Po przerwie przez wiele minut wydawało się, że mecz zakończy się podziałem punktów. Brakowało celnych strzałów na bramki. Dopiero w 81. minucie Žarko Udovičić nie pozwolił piłce wpaść do bramki po strzale głową Daniego Suareza. Decydujący cios sosnowiczanie zadali w 89. minucie. Z lewej strony boiska podawał Tomasz Nowak, a Michał Fidziukiewicz kopnął lewą nogą i nie dał szans Tomaszowi Losce.
Po wygranej nad Górnikiem sosnowiczanie awansowali na drugie miejsce w tabeli. Lepsza o jeden punkt jest tylko Chojniczanka Chojnice.
– Jest nam niezmiernie miło wyjeżdżać z Zabrza z trzema punktami. Wiedzieliśmy, jaką rangę miał ten mecz. Mieliśmy swój plan, który zrealizowaliśmy bardzo dobrze. Szkoda naszych kontrataków w pierwszej połowie, bo mogliśmy to lepiej wykończyć. Straciliśmy gola po tym, przed czym ostrzegałem, czyli stałym fragmencie gry. Nie upilnowaliśmy w kryciu. W drugiej połowie mieliśmy więcej z gry, ale sytuacji nie stworzyliśmy.
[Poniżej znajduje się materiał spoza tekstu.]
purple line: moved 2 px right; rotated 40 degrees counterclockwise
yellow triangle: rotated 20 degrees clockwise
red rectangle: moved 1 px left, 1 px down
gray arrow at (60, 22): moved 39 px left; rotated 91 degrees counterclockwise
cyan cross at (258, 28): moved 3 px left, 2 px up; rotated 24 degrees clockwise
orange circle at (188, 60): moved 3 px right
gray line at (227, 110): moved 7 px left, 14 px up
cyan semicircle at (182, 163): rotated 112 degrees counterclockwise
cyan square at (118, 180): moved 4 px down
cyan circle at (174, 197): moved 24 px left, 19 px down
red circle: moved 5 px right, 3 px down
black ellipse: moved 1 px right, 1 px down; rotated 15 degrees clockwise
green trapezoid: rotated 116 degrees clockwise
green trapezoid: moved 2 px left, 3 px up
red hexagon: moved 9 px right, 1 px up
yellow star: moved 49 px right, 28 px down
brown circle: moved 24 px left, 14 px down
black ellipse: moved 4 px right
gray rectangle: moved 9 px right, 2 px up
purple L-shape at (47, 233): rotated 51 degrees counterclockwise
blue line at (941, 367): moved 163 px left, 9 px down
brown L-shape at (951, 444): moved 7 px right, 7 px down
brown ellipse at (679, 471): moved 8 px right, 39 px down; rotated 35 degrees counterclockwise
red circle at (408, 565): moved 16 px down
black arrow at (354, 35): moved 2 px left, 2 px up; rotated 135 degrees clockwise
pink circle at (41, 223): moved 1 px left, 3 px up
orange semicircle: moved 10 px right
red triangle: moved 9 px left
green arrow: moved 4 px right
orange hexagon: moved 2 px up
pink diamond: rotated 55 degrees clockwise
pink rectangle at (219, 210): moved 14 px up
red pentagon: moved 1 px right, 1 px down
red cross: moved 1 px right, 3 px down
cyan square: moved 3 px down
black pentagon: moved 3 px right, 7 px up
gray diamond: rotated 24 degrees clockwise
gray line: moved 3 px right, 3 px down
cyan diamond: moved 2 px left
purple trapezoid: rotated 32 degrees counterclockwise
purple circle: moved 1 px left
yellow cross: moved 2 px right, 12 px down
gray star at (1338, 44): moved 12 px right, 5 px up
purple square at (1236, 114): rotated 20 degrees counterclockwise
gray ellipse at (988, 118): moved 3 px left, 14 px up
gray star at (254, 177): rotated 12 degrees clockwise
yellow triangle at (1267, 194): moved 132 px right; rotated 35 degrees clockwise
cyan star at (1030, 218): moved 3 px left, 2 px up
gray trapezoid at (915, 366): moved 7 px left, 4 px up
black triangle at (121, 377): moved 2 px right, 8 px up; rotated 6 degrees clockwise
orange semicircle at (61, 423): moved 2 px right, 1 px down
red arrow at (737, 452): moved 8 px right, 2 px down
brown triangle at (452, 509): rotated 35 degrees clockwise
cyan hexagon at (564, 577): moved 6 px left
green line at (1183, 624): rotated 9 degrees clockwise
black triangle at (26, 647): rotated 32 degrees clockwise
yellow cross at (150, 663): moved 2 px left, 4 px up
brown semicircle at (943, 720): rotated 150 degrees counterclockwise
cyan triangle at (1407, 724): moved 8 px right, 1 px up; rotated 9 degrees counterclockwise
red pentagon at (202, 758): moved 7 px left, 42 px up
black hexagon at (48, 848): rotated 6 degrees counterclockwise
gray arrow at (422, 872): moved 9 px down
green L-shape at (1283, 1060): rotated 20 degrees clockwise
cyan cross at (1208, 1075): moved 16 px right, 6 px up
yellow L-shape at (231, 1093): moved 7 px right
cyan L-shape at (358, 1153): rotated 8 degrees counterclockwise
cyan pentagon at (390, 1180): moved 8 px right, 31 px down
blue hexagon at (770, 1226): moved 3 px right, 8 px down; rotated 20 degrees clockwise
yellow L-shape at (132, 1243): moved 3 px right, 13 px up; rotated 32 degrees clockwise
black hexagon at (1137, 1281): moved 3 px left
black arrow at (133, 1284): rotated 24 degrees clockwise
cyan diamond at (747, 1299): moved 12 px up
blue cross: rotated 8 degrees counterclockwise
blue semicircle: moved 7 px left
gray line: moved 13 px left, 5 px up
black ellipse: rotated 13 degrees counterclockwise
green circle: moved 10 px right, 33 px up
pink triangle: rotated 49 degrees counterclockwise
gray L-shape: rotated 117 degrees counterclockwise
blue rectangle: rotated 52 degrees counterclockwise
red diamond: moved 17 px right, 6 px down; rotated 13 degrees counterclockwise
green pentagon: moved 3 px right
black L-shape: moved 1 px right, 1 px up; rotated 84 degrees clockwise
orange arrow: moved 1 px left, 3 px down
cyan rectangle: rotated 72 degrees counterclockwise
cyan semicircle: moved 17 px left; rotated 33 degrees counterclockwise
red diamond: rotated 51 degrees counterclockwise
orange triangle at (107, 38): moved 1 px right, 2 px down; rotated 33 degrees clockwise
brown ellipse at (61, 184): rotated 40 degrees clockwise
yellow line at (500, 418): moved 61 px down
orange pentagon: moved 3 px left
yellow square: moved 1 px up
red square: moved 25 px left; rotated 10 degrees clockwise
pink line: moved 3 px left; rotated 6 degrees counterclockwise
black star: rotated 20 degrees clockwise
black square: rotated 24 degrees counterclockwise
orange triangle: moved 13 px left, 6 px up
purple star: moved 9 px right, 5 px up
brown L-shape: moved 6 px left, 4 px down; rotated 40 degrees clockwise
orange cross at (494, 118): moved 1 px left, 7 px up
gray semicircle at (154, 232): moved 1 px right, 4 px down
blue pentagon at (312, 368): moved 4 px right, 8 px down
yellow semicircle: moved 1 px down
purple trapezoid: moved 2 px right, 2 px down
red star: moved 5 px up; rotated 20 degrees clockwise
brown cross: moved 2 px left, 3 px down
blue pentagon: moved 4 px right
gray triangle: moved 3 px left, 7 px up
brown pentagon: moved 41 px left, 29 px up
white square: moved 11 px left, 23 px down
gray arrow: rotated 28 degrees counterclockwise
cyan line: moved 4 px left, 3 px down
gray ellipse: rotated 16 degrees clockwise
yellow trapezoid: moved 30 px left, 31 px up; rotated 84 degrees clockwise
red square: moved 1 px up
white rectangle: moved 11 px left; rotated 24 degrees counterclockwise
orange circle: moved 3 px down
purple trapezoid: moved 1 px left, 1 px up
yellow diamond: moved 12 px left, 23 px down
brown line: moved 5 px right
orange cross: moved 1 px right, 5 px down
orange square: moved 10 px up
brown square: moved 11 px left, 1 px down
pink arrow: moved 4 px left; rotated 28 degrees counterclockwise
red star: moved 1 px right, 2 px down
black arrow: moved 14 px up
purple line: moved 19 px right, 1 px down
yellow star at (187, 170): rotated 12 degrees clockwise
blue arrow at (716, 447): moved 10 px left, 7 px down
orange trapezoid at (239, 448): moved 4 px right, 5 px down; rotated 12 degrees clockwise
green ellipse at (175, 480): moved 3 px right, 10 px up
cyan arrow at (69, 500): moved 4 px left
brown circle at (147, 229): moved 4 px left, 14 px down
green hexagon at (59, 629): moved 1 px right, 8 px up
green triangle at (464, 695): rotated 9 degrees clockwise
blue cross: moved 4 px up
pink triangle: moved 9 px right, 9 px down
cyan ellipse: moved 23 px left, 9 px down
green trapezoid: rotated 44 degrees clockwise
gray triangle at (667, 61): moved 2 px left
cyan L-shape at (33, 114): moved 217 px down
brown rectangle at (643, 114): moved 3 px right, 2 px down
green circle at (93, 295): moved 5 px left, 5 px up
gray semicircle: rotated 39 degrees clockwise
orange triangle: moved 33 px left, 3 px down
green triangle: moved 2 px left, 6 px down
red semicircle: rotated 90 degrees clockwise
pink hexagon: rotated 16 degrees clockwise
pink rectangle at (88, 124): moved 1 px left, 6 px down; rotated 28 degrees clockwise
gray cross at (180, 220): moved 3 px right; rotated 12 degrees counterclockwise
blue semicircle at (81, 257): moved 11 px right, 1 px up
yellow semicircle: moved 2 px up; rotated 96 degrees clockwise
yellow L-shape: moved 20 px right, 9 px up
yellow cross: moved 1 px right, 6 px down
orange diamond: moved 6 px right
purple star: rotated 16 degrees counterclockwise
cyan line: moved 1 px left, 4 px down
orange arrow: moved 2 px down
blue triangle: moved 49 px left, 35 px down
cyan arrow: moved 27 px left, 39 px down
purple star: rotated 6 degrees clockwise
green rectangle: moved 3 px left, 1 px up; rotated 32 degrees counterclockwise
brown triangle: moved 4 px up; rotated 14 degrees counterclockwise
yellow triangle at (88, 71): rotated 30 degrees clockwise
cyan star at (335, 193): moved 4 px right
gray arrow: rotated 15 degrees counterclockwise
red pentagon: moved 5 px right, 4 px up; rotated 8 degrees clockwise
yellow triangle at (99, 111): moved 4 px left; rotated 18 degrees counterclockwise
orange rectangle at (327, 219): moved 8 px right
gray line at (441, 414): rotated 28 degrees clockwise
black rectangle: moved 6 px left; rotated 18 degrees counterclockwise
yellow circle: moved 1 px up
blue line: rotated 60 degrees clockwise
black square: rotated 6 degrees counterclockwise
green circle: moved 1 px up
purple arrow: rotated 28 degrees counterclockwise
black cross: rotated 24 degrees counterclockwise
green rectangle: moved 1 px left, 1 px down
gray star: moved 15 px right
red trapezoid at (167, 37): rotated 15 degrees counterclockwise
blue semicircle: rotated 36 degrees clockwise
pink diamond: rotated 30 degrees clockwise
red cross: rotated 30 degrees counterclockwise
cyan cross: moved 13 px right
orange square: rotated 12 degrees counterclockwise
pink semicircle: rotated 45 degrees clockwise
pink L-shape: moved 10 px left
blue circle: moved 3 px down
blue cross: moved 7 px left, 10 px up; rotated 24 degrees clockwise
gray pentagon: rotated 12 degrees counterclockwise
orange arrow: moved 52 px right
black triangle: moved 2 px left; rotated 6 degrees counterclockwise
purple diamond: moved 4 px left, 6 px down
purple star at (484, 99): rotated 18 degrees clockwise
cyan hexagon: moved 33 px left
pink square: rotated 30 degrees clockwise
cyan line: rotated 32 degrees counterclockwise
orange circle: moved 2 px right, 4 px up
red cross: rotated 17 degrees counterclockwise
W perspektywie meczu z Podbeskidziem chcieliśmy ściągnąć Michała Fidziukiewicza wcześniej, ale go zostawiliśmy i jego piękna bramka dala nam trzy punkty. Zespół pokazał charakter w ostatnich dwóch meczach. Strzeliliśmy sześć goli i straciliśmy tylko jednego. Idziemy w dobrym kierunku – powiedział po meczu trener Dariusz Banasik.
– Takie prestiżowe mecze jak dzisiaj na pewno podwójnie bolą i to widzieliśmy. Po sytuacji Suareza wszyscy wierzyliśmy, że zdołamy strzelić upragnioną bramkę, ale strzelił ją zespół Zagłębia. Nie mieliśmy kolejnych sytuacji, chociaż dążyliśmy do tego. To był nie tylko mecz o punkty, ale i o prestiż. Skomplikowała nam się sytuacja w tabeli, bo liczyliśmy, że po solidnym meczu z Olimpią Grudziądz zrobimy kolejny krok w dobrą stronę. Punktować w każdym meczu to jest klucz do awansu – stwierdził szkoleniowiec zabrzan Marcin Brosz.
Liczna grupa kibiców Zagłębia, która wybrała się na mecz ostatecznie na trybuny nie weszła -prawdopodobnie dzięki wyjątkowej „gościnności” ochrony.
Górnik Zabrze – Zagłębie Sosnowiec 1 : 2 (1:1)
0:1 Konrad Michalak 5′
1:1 Łukasz Wolsztyński 20′
1:2 Michał Fidziukiewicz 89
Górnik: 1. Tomasz Loska – 3. Adam Wolniewicz, 2. Bartosz Kopacz, 15. Dani Suárez, 4. Rafał Kosznik – 25. Łukasz Wolsztyński (78′ 23. Rafał Wolsztyński), 22. Szymon Matuszek, 6. Denis Jančo (53; 18. Dawid Plizga), 7. Rafał Kurzawa – 11. David Ledecký (63′ 28. Maciej Ambrosiewicz), 17. Igor Angulo.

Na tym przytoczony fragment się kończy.